Kathy & I have been a little surprised by the questions and comments we’ve gotten from people since we returned from our western road trip. Questions like, “did you have any trouble finding places to stay?” “Where did you eat?” “Are there a lot of people on the road?” And comments that begin with phrases such as “One of these days…” and “When this is all over…” and “If it’s ever safe to travel again…” Yeesh. Of course we’ve gotten our share of “Good For You’s” and “That’s Great.” and we really appreciate that.
When we tell people that we were in Oregon, we sometimes get a shocked look and some kind of question about “how bad was it?” The News would have you conjure up images of us driving down some rural highway with flaming trees falling across the road as we passed. Yes, there were fires nearby. “Nearby” as in 40-50 miles and in another valley and over a ridge or two. Yes, there was sometimes a lot of smoke and at times it got stinky. The fires have been devastating for a lot of people, but for those of us just passing through it was just an inconvenience. Mostly it was like driving in the fog. Yes, in some towns the restaurants and wineries with outdoor seating had decided to close. Who wants to eat or taste wine in the smoke? But there was plenty to see and do and we just had to adjust a bit. There is nothing like a road trip to teach you to be flexible!
My message is that the world is still out there. It’s a big country, and you don’t have to sit at home and watch The News telling you how bad things are. Everything – or just about everything – is open. We stayed away from the “famous” places like Yellowstone and Glacier, mostly because this trip was not about seeing those places. This trip was specifically intended to take us off the beaten path. We’ll get to those famous places at another time.
Restaurants on the road are operating just like they are at home. We carried a cooler with breakfast and lunch, to give us the flexibility to not have to go in search of food in the middle of nowhere. Hotels have scaled back their services a bit but they welcomed us everywhere. Gas is readily available everywhere and we had very little trouble finding a restroom when we needed one.
Not everybody has the travel bug but we do. And if you do, this is really not a bad time to travel by car. Trains, buses, planes and cruise ships? Not yet. But car? No big deal. It’s fall color time – get out there! Figure out how you can travel in a way that makes you comfortable and go. Try an overnight, a weekend or a week. But go! Someday is today, and times a-wastin’!
Kathy & I like to seek out train stations during our travels, especially ones that appear to be historically significant or that have some amount of architectural uniqueness. That’s what took us to Fairbury, Nebraska on our recent trip.

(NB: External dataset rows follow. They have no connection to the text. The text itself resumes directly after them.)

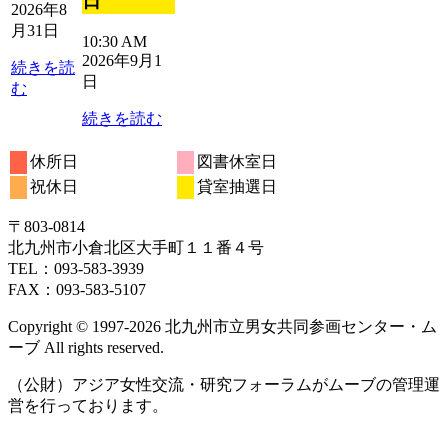
日
9
9
9
9
9
2026年8
月
月
月
月
月
月31日
10:30 AM
2
3
4
5
6
2026年9月1
日
日
日
日
日
続きを読
日
む
続きを読む
休所日
図書休室日
祝休日
貸室抽選日
〒803‐0814
北九州市小倉北区大手町１１番４号
TEL：093‐583‐3939
FAX：093‐583‐5107
Copyright © 1997‐2026 北九州市立男女共同参画センター・ム
ーブ All rights reserved.
（公財）アジア女性交流・研究フォーラムがムーブの管理運
営を行っております。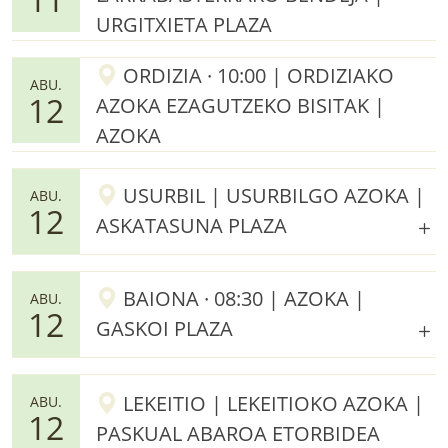
URGITXIETA PLAZA
ORDIZIA · 10:00 | ORDIZIAKO
ABU.
12
AZOKA EZAGUTZEKO BISITAK |
AZOKA
USURBIL | USURBILGO AZOKA |
ABU.
12
ASKATASUNA PLAZA
BAIONA · 08:30 | AZOKA |
ABU.
12
GASKOI PLAZA
LEKEITIO | LEKEITIOKO AZOKA |
ABU.
12
PASKUAL ABAROA ETORBIDEA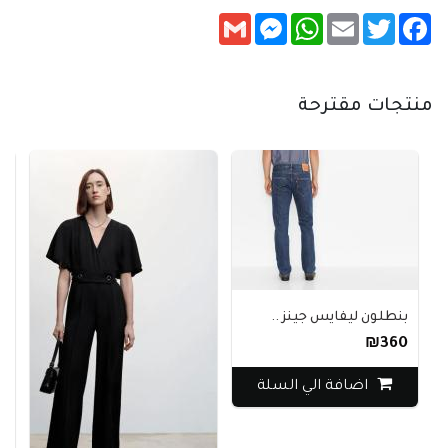
Messenger
Gmail
WhatsApp
Email
Twitter
Facebook
منتجات مقترحة
بنطلون ليفايس جينز ..
₪360
اضافة الي السلة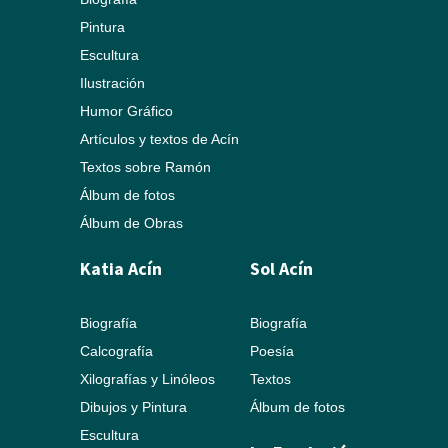
Pintura
Escultura
Ilustración
Humor Gráfico
Artículos y textos de Acín
Textos sobre Ramón
Álbum de fotos
Álbum de Obras
Katia Acín
Sol Acín
Biografía
Biografía
Calcografía
Poesía
Xilografías y Linóleos
Textos
Dibujos y Pintura
Álbum de fotos
Escultura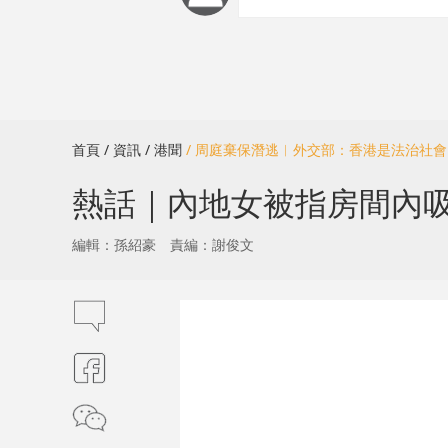
首頁
/ 資訊
/ 港聞
/ 周庭棄保潛逃︱外交部：香港是法治社
熱話｜內地女被指房間內吸
編輯：孫紹豪
責編：謝俊文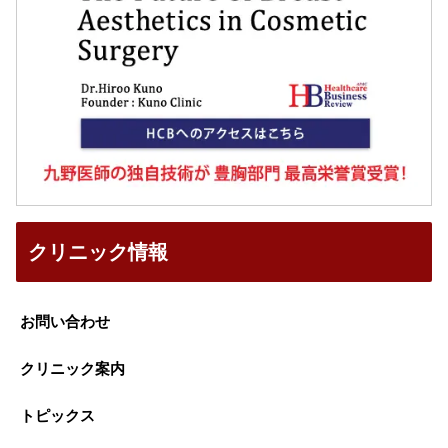
クリニック情報
お問い合わせ
クリニック案内
トピックス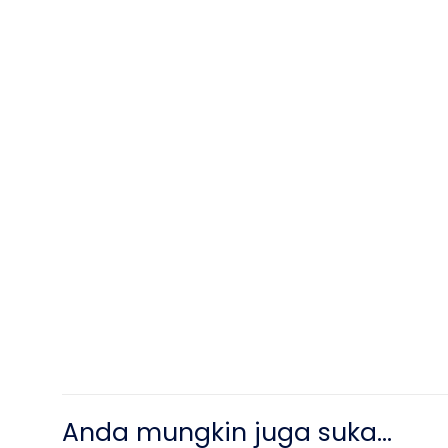
Anda mungkin juga suka…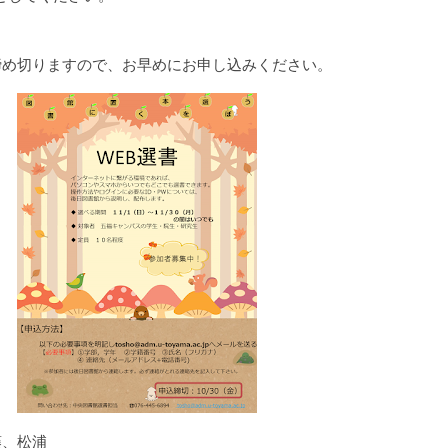
締め切りますので、お早めにお申し込みください。
藤、松浦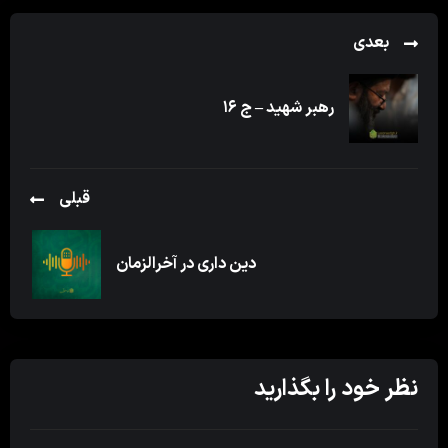
بعدی
رهبر شهید – ج ۱۶
قبلی
دین داری در آخرالزمان
نظر خود را بگذارید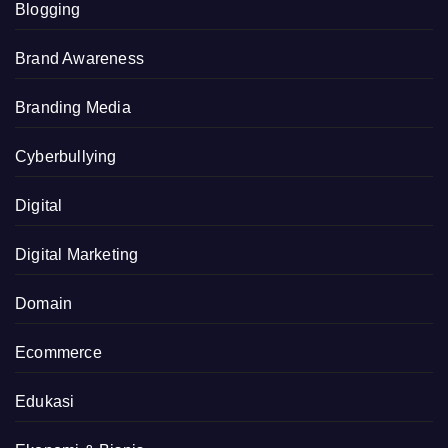
Blogging
Brand Awareness
Branding Media
Cyberbullying
Digital
Digital Marketing
Domain
Ecommerce
Edukasi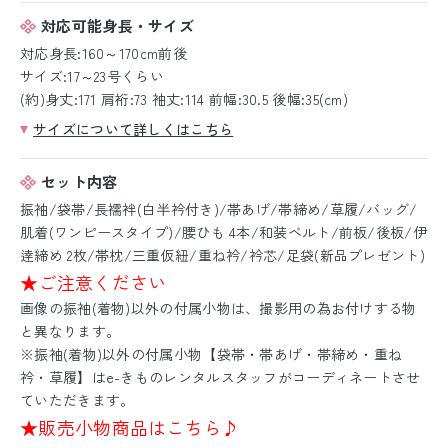
対応可能身長・サイズ
対応身長:160～170cm前後
サイズ:17～23号くらい
(約)身丈:171 肩裄:73 袖丈:114 前幅:30.5 後幅:35(cm)
サイズについて詳しくはこちら
セット内容
振袖/袋帯/長襦袢(白半衿付き)/帯あげ/帯締め/草履/バッグ/
肌着(ワンピースタイプ)/腰ひも 4本/和装ベルト/前板/後板/伊
逹締め 2枚/帯枕/三重仮紐/重ね衿/衿芯/足袋(新品プレゼント)
★ご注意ください
画像の振袖(着物)以外の付属小物は、撮影用の為お付けする物
と異なります。
※振袖(着物)以外の付属小物【袋帯・帯あげ・帯締め・重ね
衿・草履】はe-きものレンタルスタッフがコーディネートさせ
ていただきます。
★販売小物商品はこちら♪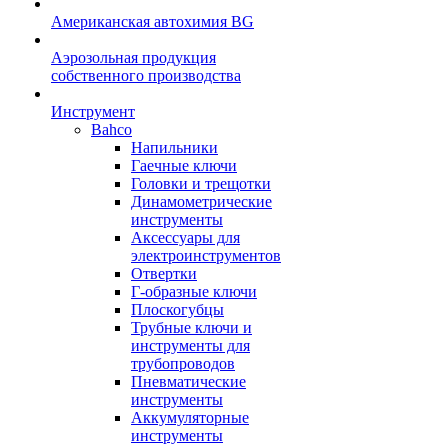
Американская автохимия BG
Аэрозольная продукция
собственного производства
Инструмент
Bahco
Напильники
Гаечные ключи
Головки и трещотки
Динамометрические
инструменты
Аксессуары для
электроинструментов
Отвертки
Г-образные ключи
Плоскогубцы
Трубные ключи и
инструменты для
трубопроводов
Пневматические
инструменты
Аккумуляторные
инструменты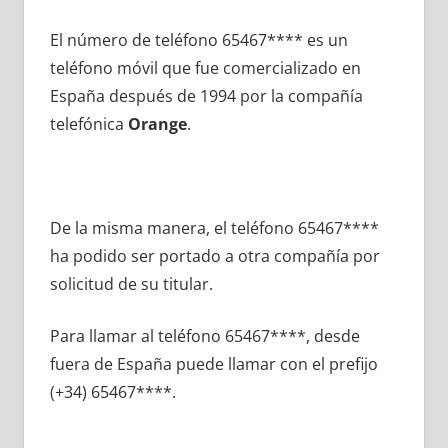
El número dе teléfono 65467**** es un
teléfono móvil quе fue comercializado en
España después dе 1994 pοr la compañía
telefónica
Orange
.
De la misma manera, el teléfono 65467****
ha podido ser portado а otra compañía pοr
solicitud dе su titular.
Para llamar al teléfono 65467****, desde
fuera dе España puede llamar сοn el prefijo
(+34) 65467****.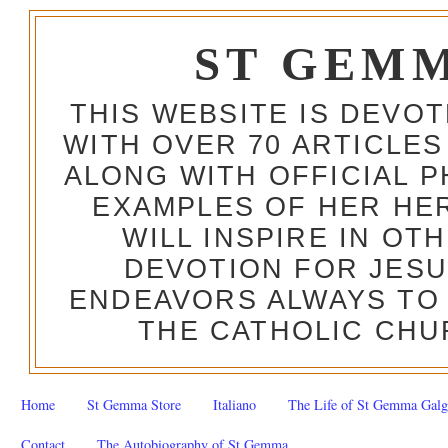
ST GEM
THIS WEBSITE IS DEVO
WITH OVER 70 ARTICLES
ALONG WITH OFFICIAL
EXAMPLES OF HER HERO
WILL INSPIRE IN OT
DEVOTION FOR JESU
ENDEAVORS ALWAYS TO 
THE CATHOLIC CHU
Home
St Gemma Store
Italiano
The Life of St Gemma Galg
Contact
The Autobiography of St Gemma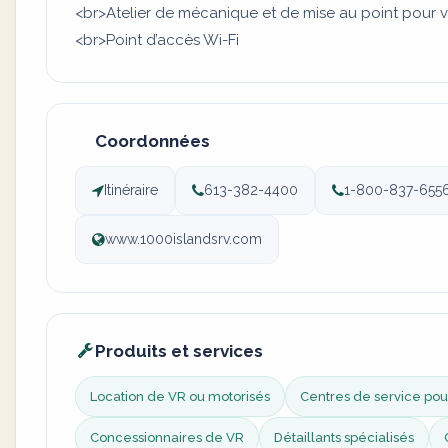
<br>Atelier de mécanique et de mise au point pour vé
<br>Point d’accès Wi-Fi
Coordonnées
Itinéraire
613-382-4400
1-800-837-655
www.1000islandsrv.com
Produits et services
Location de VR ou motorisés
Centres de service pou
Concessionnaires de VR
Détaillants spécialisés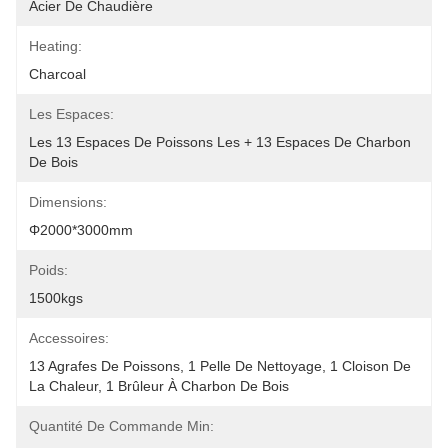
Acier De Chaudière
Heating:
Charcoal
Les Espaces:
Les 13 Espaces De Poissons Les + 13 Espaces De Charbon 
De Bois
Dimensions:
Φ2000*3000mm
Poids:
1500kgs
Accessoires:
13 Agrafes De Poissons, 1 Pelle De Nettoyage, 1 Cloison De 
La Chaleur, 1 Brûleur À Charbon De Bois
Quantité De Commande Min:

When I photograph these train stations, they are usually locked up tight, so I mostly walk around the outside, documenting interesting features and taking overviews of the building and surroundings. Since most of these stations are in fairly busy towns I get my usual curious looks from passersby, but for the most part no one pays any attention to me.
The station in Fairbury houses a museum, but I knew when we were on our way there that – even if the museum wasn’t observing a Covid-related closure – that we would arrive well after their normal business hours. But as we pulled up, a good 30 minutes after closing time, a woman was coming out of the building on the opposite end of where I parked. I got out and started my usual walking around. The woman drove down to the end of the building where I had parked. I said hello and told her – as if she hadn’t made the assumption – that I was just a train station buff out to take a few photos. Then she said, “would you like to see the inside?” Uhhh, sure (it didn’t take me that long to say yes)!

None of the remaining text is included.